ETİKETLERLE SAVAŞTAN NASIL GALİP ÇIKARIZ?
Mücadelenin adına ne diyersek diyelim, başta gıda maddeleri olmak üzere aşırı fiyat artışları durmak bilmiyor.
Maydanozdan dometese, tuzdan yağa, bakliyattan taze sebze ve meyveye kadar, her ürün günden güne pahalılaşıyor. Et fiyatları ulaşılabilir olmaktan zaten çoktan çıktı.
İki günde bir markete gittiğimde almak istediklerimle mecburen almak zorunda kaldığım ürünlerin ETİKETLERİ, durmadan değişiyor. Mutfağı çevirmek ince ihtisas işi haline geldi.
Size bu maceralarımdan sonurcusunu anlatmak isterim.
Evde eşim ve ben yani iki kişiyiz.
Emekli maaşlarımız eskiden dengeli olmak kaydıyla idare ediyordu. Ancak son 6 ayda bu denge iyice yok oldu.
Ucuzcu marketlerin bile sadece adı kaldı.
Sabah en yakınına uğruyorum, önce şöyle bir geziniyorum, mevsim sebze ve meyvelerinin etiketleri, 50 kuruş ve 2 lira arasında yine yükselmiş. Hadi diyorum, domatese yöneliyorum.
En ucuzunun fiyatı 6 liradan aşağı değil. Ondan alıyorum, elma mı, portakal mı derken bir gün portakal, bir gün elma alıyorum. Kiloda 7 lira gibi. Üç adetten fazlasına girişmiyorum.
Bir gün değişiklik yapmak istedim, mandalinaya yöneldim, öyle ya tek tip yemek her gün sıkıcı oluyor. Baktım 6. 50’lik bir etiket var. Ama mandalinalar delik deşik. Seçiyorum tek tek..
Et mi tavuk mu? Kıymanın en ucuzunun kilosu 60 liraya yakın.
Tavuk ŞİMDİLİK biraz daha düşük. Ona yöneliyorum.
ETİKET DEĞİŞTİRMEYE YETİŞEMİYORUZ
Neyse uzatmanın anlamı yok, etiketlerle savaşa savaşa alışveriş torbasını dolduruyorum. Değişiklik olsun amacıyla, minik bir gözleme alıyorum.
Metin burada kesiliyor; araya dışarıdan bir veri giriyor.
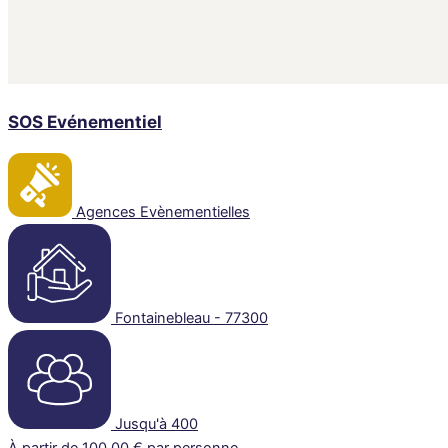
SOS Evénementiel
Agences Evènementielles
Fontainebleau - 77300
Jusqu'à 400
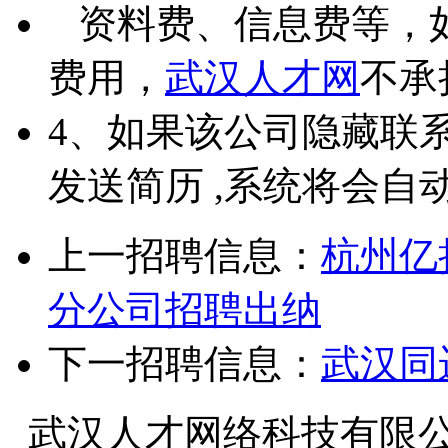
资料费、信息费等，
费用，
武汉人才网
不承
4、如果该公司隐藏联
发送简历 ,系统将会自
上一招聘信息：
杭州亿
分公司招聘出纳
下一招聘信息：
武汉同
武汉人才网络科技有限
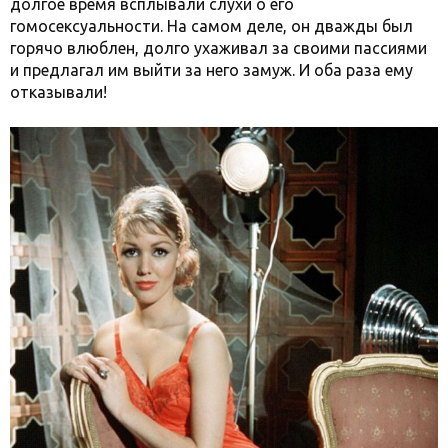
долгое время всплывали слухи о его
гомосексуальности. На самом деле, он дважды был
горячо влюблен, долго ухаживал за своими пассиями
и предлагал им выйти за него замуж. И оба раза ему
отказывали!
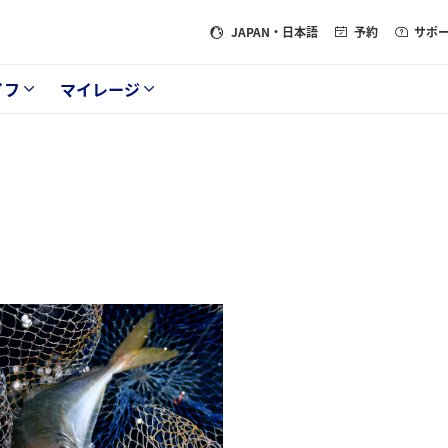
JAPAN
・日本語
予約
サポ
イフ
マイレージ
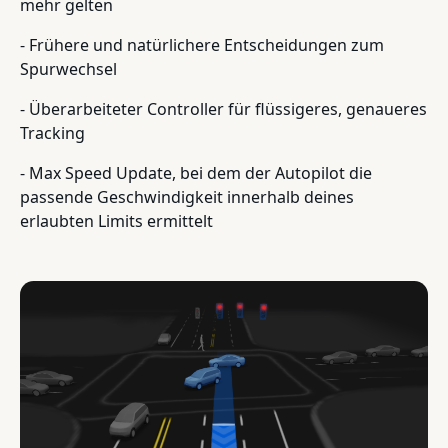
mehr gelten
- Frühere und natürlichere Entscheidungen zum
Spurwechsel
- Überarbeiteter Controller für flüssigeres, genaueres
Tracking
- Max Speed Update, bei dem der Autopilot die
passende Geschwindigkeit innerhalb deines
erlaubten Limits ermittelt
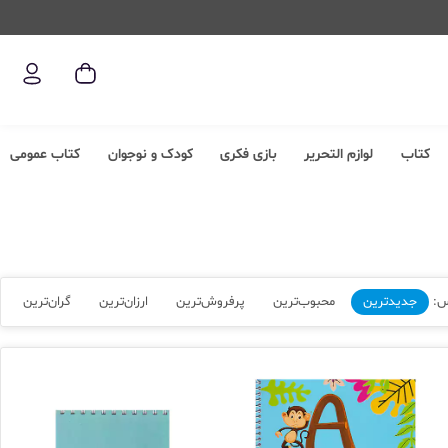
کتاب
لوازم التحریر
بازی فکری
کودک و نوجوان
کتاب عمومی
س:
جدیدترین
محبوب‌ترین
پرفروش‌ترین
ارزان‌ترین
گران‌ترین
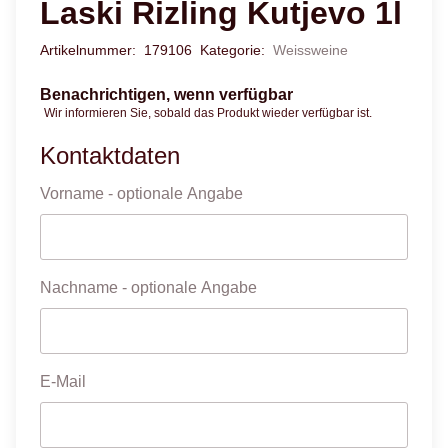
Laski Rizling Kutjevo 1l
Artikelnummer:
179106
Kategorie:
Weissweine
Benachrichtigen, wenn verfügbar
Wir informieren Sie, sobald das Produkt wieder verfügbar ist.
Kontaktdaten
Vorname
- optionale Angabe
Nachname
- optionale Angabe
E-Mail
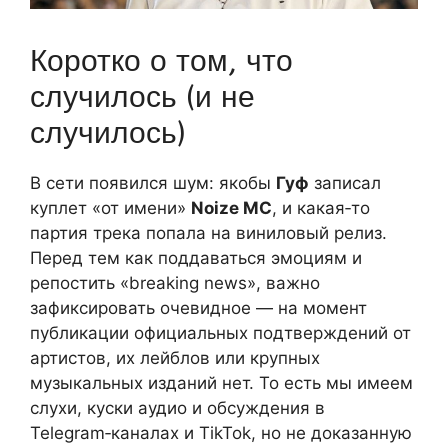
Коротко о том, что
случилось (и не
случилось)
В сети появился шум: якобы
Гуф
записал
куплет «от имени»
Noize MC
, и какая‑то
партия трека попала на виниловый релиз.
Перед тем как поддаваться эмоциям и
репостить «breaking news», важно
зафиксировать очевидное — на момент
публикации официальных подтверждений от
артистов, их лейблов или крупных
музыкальных изданий нет. То есть мы имеем
слухи, куски аудио и обсуждения в
Telegram‑каналах и TikTok, но не доказанную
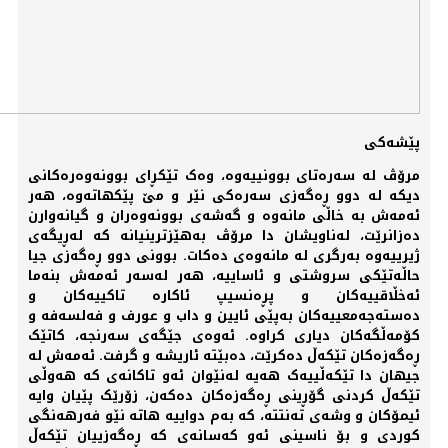
پێشەکی
مرۆڤ لە سەرەتای بوونییەوە، وەک تێکڕای بوونەوەرەکانی
دیکە لە دوو ڕەگەزی سەرەکی نێر و مێ پێکهاتەوە، هەر
ئەمەش به خاڵی مانەوە و گەشەی بوونەوەران و گیانەوارن
دەزانرێت، لەناویشان دا مرۆڤ بەهێزترینیانە کە لەڕیگەی
ژیرییەوە بەرگری لە مانەوەی دەکات. بوونی دوو ڕەگەزی جیا
حاڵەتێکی سروشتی و ئاساییە، هەر لەسەر ئەمەش بنەما
ئەخڵاقییەکان و پڕەنسیپ ئاکارە تاکییەکان و
دەستەجەمعییەکان بەپێی ئایین و داب و عورف و فەلسەفە و
کۆمەڵگەکان دیاری کراوە. ئەوەی جێگەی سەرنجە، کاتێک
ڕەگەزەکان تێکەڵ دەکرێت، دەبێتە ئاریشە و گرفت. ئەمەش لە
جیهان دا تێکەڵییەک هەیە لەنێوان ئەو تاکانەی کە هەوڵی
تێکەڵ کردنی گۆڕینی ڕەگەزەکان دەکەن، زۆرێک پێیان وایە
ئیمۆکان و وشەی تەنتتە، کە بەم دواییە هاتە نێو فەرهەنگی
کوردی و بۆ ناسینی ئەو کەسانەی کە ڕەگەزییان تێکەڵ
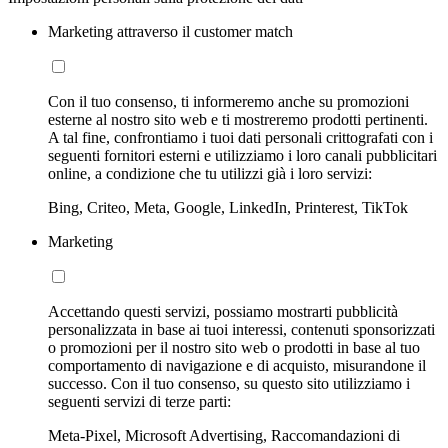
Marketing attraverso il customer match
Con il tuo consenso, ti informeremo anche su promozioni
esterne al nostro sito web e ti mostreremo prodotti pertinenti.
A tal fine, confrontiamo i tuoi dati personali crittografati con i
seguenti fornitori esterni e utilizziamo i loro canali pubblicitari
online, a condizione che tu utilizzi già i loro servizi:
Bing, Criteo, Meta, Google, LinkedIn, Printerest, TikTok
Marketing
Accettando questi servizi, possiamo mostrarti pubblicità
personalizzata in base ai tuoi interessi, contenuti sponsorizzati
o promozioni per il nostro sito web o prodotti in base al tuo
comportamento di navigazione e di acquisto, misurandone il
successo. Con il tuo consenso, su questo sito utilizziamo i
seguenti servizi di terze parti:
Meta-Pixel, Microsoft Advertising, Raccomandazioni di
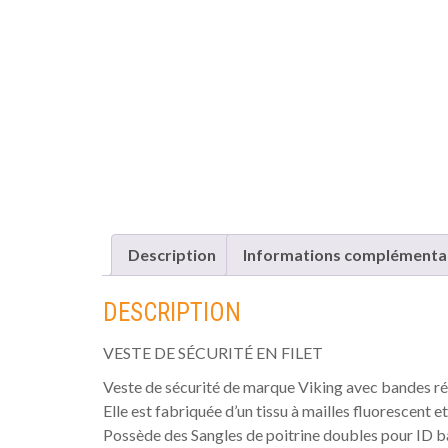
Description
Informations complémenta
DESCRIPTION
VESTE DE SÉCURITÉ EN FILET
Veste de sécurité de marque Viking avec bandes réf
Elle est fabriquée d’un tissu à mailles fluorescent et 
Possède des Sangles de poitrine doubles pour ID bad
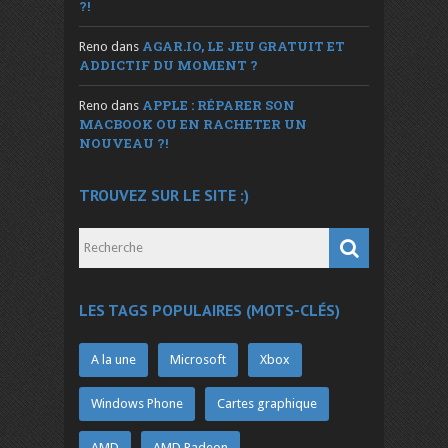
?!
AGAR.IO, LE JEU GRATUIT ET
Reno
dans
ADDICTIF DU MOMENT ?
APPLE : RÉPARER SON
Reno
dans
MACBOOK OU EN RACHETER UN
NOUVEAU ?!
TROUVEZ SUR LE SITE :)
LES TAGS POPULAIRES (MOTS-CLÉS)
A la une
Microsoft
Xbox
Windows Phone
Cartes graphique
AMD
AMD Radeon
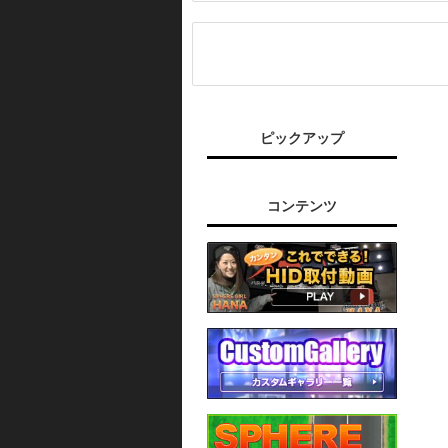
ピックアップ
コンテンツ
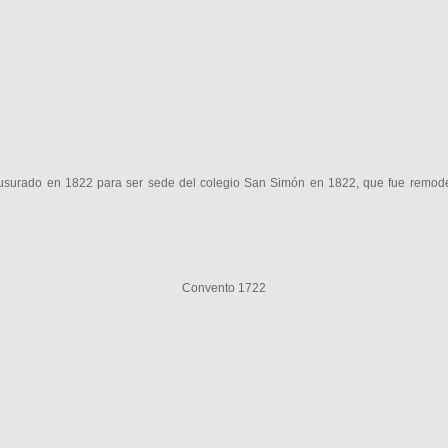
ausurado en 1822 para ser sede del colegio San Simón en 1822, que fue remode
Convento 1722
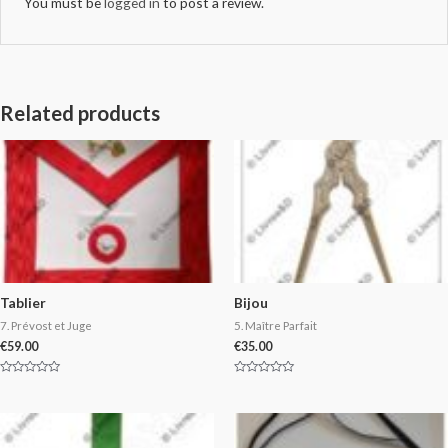
You must be
logged in
to post a review.
Related products
Tablier
Bijou
7. Prévost et Juge
5. Maître Parfait
€
59.00
€
35.00
Rated
Rated
0
0
out
out
of
of
5
5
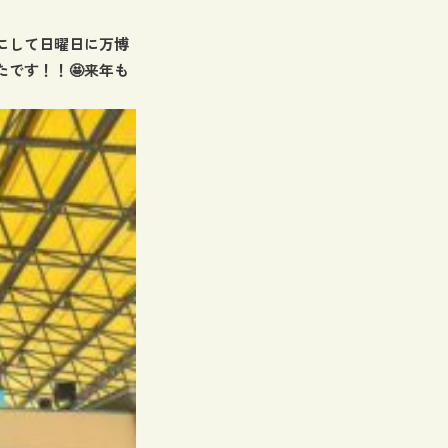
にして日曜日に万博
ったです！！🤩来年も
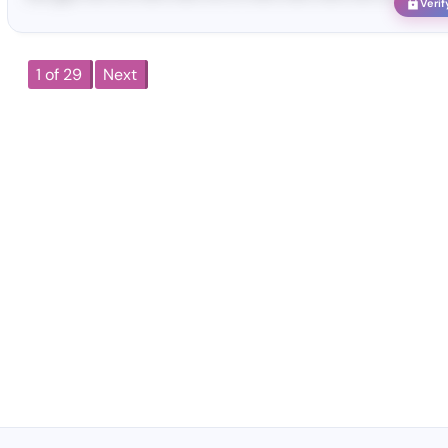
Verif
1 of 29
Next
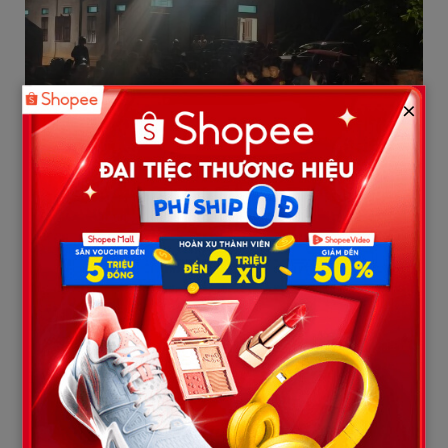
×
Hiện trường vụ trọng án.
Bước đầu, lực lượng chức năng xác định vụ việc khiến 4 người
tuvong và 1 người khác bị thương. Nghi phạm được cho là gây ra
vụ án cũng đã được phát hiện tuvong.
[MUA 1 TẶNG 1] Túi Nước Giặt Xả MaxKleen 3.8kg/ 3.6kg + Túi
Nước Giặt Xả 1.2kg Mùi ngẫu nhiên
Vụ việc xảy ra tại một căn nhà 2 tầng trên địa bàn. Ngay sau khi
nhận được tin báo, lực lượng công an đã nhanh chóng có mặt,
phong tỏa nghiêm ngặt khu vực hiện trường để phục vụ công
tác điều tra.
Ghi nhận tại hiện trường cho thấy nhiều lực lượng chức năng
Üzerindeki fiyat etiketi 5 lira.
Kasaya geliyorum, diyorlar ki gözleme 9 lira. Nasıl olur, niye fiyatı değiştirmediniz. Kasiyer diyor ki, “Merkezden fiyat bir saat önce değiştirildi, etiketi henüz yenileyemedik..”
Almaktan vazgeçiyorum.
Evde şampuanın bittiğini hatırlıyorum. O bölüme gidiyorum hemen. Kullandığım şampuan ve saç kremine de zam gelmiş.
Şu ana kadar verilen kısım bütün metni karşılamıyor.